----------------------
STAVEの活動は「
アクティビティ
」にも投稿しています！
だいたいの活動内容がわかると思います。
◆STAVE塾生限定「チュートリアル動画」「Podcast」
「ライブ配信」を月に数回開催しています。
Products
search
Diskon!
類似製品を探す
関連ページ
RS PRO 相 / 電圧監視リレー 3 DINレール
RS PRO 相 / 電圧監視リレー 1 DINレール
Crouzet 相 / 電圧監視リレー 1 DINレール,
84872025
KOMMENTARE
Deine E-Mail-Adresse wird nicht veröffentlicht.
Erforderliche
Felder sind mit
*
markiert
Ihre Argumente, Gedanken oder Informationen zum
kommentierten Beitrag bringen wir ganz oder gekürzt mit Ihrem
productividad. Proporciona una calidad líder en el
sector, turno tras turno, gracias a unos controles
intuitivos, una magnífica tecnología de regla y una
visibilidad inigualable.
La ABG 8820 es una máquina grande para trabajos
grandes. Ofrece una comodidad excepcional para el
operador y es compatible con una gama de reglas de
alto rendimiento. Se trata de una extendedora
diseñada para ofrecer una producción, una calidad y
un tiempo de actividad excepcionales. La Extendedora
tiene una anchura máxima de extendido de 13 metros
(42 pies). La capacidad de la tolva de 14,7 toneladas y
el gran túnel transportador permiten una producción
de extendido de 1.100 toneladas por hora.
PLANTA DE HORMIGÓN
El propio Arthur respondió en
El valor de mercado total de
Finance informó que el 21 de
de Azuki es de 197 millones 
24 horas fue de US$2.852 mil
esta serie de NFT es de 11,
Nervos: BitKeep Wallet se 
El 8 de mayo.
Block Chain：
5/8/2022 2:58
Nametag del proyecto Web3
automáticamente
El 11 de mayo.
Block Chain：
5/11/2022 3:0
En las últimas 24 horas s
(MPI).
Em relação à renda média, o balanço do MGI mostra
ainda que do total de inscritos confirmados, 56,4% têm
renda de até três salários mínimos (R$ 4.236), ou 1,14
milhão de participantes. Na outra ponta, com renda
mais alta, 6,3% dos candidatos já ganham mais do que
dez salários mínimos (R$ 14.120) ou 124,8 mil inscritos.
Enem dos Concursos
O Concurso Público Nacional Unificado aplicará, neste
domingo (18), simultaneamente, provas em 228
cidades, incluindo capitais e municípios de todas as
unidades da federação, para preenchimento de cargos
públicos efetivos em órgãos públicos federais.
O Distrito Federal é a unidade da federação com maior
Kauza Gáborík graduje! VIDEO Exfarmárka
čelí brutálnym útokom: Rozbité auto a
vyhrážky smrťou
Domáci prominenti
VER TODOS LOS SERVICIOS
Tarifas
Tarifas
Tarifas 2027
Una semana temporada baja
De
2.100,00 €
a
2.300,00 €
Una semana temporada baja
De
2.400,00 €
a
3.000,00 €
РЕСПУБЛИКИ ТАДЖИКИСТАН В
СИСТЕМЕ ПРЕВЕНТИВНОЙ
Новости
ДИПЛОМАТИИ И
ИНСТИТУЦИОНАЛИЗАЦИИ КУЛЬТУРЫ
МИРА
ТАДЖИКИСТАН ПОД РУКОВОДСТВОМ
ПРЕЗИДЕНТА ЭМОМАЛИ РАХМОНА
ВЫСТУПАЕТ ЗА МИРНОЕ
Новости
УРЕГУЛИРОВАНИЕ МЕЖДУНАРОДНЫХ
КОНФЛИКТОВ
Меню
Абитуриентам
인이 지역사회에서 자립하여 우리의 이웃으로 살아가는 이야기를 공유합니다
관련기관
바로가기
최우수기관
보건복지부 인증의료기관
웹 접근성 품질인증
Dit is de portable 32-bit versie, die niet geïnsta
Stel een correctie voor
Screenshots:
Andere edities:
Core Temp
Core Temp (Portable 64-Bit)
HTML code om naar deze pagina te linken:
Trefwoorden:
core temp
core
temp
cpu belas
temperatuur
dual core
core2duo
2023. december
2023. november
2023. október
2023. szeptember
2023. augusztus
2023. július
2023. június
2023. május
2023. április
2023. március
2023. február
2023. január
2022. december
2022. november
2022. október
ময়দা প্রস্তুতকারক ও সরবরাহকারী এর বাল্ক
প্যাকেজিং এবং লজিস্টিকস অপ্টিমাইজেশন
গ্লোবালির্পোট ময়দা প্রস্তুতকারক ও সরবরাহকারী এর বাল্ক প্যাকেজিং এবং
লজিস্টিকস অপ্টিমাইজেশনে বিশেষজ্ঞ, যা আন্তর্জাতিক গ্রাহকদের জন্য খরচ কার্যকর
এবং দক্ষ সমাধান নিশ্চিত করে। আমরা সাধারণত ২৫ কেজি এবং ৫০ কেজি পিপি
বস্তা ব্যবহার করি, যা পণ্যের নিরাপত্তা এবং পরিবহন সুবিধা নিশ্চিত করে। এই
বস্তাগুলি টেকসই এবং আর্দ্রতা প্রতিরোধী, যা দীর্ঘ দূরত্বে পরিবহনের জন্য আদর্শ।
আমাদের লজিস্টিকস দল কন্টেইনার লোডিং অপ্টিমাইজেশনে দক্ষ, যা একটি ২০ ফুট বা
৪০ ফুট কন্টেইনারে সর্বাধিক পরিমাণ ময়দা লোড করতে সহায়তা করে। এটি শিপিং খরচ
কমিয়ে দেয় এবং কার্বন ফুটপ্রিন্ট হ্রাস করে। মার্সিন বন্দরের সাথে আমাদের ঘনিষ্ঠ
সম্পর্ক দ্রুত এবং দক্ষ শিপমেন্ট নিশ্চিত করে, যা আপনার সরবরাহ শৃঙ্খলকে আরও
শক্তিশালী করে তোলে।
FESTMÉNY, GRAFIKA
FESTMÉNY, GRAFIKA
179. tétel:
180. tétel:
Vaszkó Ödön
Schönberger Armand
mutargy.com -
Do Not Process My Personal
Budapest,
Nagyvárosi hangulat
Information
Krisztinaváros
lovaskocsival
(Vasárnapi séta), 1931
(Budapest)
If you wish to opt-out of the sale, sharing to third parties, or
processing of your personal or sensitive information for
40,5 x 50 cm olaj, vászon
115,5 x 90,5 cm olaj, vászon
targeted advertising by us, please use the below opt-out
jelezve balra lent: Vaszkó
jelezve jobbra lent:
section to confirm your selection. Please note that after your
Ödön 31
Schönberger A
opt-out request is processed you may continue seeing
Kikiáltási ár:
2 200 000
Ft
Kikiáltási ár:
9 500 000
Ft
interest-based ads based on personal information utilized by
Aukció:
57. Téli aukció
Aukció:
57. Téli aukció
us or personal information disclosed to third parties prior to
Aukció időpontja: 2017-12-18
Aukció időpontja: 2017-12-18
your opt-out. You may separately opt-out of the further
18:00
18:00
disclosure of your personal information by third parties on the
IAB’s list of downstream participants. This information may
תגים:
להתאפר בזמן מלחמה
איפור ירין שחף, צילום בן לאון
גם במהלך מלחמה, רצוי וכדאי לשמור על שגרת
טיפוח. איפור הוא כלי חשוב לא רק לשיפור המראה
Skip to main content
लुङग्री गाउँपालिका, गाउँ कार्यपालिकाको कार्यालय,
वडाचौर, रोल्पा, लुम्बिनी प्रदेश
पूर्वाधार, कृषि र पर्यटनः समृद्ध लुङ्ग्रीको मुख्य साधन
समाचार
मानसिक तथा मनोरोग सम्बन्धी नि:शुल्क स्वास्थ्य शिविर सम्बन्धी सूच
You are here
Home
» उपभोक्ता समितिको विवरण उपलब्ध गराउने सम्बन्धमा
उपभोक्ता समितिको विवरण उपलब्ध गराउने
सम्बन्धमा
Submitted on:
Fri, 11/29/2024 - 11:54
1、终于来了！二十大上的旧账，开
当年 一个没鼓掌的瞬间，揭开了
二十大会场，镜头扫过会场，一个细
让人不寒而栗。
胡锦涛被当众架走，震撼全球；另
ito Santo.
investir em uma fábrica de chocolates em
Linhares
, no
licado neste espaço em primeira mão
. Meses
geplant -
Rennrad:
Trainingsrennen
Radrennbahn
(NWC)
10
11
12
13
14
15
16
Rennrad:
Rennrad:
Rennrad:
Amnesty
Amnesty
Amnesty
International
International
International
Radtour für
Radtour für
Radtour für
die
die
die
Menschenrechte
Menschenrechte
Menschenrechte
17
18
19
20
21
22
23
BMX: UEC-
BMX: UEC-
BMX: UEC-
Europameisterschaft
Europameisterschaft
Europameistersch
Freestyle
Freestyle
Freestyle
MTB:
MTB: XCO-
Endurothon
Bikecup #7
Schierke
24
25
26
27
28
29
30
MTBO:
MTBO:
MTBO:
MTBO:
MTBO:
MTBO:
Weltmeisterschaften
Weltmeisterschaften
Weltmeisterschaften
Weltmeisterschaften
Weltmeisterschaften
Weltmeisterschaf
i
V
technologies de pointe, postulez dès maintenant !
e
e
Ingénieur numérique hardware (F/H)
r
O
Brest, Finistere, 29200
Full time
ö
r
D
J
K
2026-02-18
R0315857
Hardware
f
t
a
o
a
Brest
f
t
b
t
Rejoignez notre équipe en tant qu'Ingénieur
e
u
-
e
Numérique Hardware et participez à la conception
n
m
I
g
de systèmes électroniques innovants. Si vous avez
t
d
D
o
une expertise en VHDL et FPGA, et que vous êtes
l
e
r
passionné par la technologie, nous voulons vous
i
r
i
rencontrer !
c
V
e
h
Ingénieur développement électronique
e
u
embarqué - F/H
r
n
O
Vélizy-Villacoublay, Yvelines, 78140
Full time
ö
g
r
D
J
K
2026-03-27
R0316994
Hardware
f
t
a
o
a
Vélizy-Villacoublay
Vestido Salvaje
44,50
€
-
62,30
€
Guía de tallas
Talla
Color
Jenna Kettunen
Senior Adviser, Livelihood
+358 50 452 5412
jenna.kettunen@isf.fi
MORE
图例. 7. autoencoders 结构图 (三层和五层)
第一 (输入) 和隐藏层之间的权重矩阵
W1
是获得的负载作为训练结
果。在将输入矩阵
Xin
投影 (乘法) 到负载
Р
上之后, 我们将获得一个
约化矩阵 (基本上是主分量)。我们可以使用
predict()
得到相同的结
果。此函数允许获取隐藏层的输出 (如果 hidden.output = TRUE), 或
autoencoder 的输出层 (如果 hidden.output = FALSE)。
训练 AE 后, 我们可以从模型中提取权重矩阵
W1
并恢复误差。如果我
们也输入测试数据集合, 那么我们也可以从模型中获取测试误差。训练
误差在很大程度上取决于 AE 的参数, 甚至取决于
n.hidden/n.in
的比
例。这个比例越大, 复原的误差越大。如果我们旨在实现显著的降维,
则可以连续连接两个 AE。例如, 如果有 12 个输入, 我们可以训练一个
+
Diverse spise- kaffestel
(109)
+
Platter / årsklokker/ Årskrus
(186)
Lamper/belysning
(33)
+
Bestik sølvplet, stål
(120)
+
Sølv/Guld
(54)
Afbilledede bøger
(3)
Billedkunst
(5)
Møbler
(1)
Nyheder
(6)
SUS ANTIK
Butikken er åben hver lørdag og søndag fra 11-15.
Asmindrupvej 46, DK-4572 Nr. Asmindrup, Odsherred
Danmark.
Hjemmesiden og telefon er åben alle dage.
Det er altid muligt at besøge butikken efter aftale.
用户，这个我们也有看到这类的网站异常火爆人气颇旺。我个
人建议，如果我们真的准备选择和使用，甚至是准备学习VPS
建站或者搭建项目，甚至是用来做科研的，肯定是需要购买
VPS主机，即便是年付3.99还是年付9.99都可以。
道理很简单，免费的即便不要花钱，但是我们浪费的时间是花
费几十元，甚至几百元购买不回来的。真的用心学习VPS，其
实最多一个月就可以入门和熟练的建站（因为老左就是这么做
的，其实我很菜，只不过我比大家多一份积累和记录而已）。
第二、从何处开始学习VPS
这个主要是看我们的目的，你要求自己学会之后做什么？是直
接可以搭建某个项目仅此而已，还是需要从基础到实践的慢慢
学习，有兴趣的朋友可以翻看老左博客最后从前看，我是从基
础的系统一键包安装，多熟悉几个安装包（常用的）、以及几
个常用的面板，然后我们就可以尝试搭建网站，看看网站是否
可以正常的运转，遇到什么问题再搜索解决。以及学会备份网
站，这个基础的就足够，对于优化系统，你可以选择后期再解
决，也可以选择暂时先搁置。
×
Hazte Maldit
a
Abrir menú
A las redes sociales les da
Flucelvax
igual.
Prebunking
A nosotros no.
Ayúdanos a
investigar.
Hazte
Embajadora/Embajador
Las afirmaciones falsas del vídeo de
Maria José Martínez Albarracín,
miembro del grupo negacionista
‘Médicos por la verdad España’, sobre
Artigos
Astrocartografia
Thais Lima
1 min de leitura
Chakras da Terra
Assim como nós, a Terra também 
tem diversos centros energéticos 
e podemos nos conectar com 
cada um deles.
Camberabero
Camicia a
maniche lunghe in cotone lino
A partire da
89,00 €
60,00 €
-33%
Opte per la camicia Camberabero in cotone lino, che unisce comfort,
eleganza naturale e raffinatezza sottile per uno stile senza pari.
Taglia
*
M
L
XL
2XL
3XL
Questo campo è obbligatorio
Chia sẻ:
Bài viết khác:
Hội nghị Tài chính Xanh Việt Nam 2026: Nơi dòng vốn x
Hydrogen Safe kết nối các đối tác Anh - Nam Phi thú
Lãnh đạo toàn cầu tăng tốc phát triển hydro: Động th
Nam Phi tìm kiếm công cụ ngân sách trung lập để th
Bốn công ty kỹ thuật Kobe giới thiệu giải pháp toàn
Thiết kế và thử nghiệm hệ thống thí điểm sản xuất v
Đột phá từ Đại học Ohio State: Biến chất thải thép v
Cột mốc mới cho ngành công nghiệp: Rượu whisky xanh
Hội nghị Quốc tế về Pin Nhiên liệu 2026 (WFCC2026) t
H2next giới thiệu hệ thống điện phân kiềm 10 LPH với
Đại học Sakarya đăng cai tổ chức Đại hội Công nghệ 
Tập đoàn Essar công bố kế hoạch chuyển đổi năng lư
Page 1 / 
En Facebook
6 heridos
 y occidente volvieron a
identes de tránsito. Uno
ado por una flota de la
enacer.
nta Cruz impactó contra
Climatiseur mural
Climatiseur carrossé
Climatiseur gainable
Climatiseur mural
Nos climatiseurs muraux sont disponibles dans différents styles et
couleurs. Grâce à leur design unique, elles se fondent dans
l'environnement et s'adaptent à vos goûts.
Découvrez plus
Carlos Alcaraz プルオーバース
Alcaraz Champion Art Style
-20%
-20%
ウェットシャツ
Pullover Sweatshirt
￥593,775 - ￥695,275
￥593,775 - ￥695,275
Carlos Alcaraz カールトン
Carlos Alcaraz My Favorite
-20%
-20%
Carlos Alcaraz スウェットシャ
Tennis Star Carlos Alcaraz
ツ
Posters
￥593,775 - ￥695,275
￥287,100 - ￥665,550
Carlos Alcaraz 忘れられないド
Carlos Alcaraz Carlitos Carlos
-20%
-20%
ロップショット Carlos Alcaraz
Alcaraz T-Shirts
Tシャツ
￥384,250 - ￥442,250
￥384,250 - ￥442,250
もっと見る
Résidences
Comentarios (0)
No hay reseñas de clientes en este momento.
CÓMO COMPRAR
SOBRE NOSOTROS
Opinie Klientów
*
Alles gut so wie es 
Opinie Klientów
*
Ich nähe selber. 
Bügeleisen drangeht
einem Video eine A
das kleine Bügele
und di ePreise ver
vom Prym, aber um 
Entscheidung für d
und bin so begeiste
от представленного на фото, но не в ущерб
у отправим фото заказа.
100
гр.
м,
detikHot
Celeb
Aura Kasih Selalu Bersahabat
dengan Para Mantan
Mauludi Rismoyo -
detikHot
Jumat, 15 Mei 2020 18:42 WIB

= = =

Task -> One inclusive range is required: first line of the data through the line containing "El propio Arthur respondió en". Set it down exactly and output nothing else.

Response to this task ->
----------------------
STAVEの活動は「
アクティビティ
」にも投稿しています！
だいたいの活動内容がわかると思います。
◆STAVE塾生限定「チュートリアル動画」「Podcast」
「ライブ配信」を月に数回開催しています。
Products
search
Diskon!
類似製品を探す
関連ページ
RS PRO 相 / 電圧監視リレー 3 DINレール
RS PRO 相 / 電圧監視リレー 1 DINレール
Crouzet 相 / 電圧監視リレー 1 DINレール,
84872025
KOMMENTARE
Deine E-Mail-Adresse wird nicht veröffentlicht.
Erforderliche
Felder sind mit
*
markiert
Ihre Argumente, Gedanken oder Informationen zum
kommentierten Beitrag bringen wir ganz oder gekürzt mit Ihrem
productividad. Proporciona una calidad líder en el
sector, turno tras turno, gracias a unos controles
intuitivos, una magnífica tecnología de regla y una
visibilidad inigualable.
La ABG 8820 es una máquina grande para trabajos
grandes. Ofrece una comodidad excepcional para el
operador y es compatible con una gama de reglas de
alto rendimiento. Se trata de una extendedora
diseñada para ofrecer una producción, una calidad y
un tiempo de actividad excepcionales. La Extendedora
tiene una anchura máxima de extendido de 13 metros
(42 pies). La capacidad de la tolva de 14,7 toneladas y
el gran túnel transportador permiten una producción
de extendido de 1.100 toneladas por hora.
PLANTA DE HORMIGÓN
El propio Arthur respondió en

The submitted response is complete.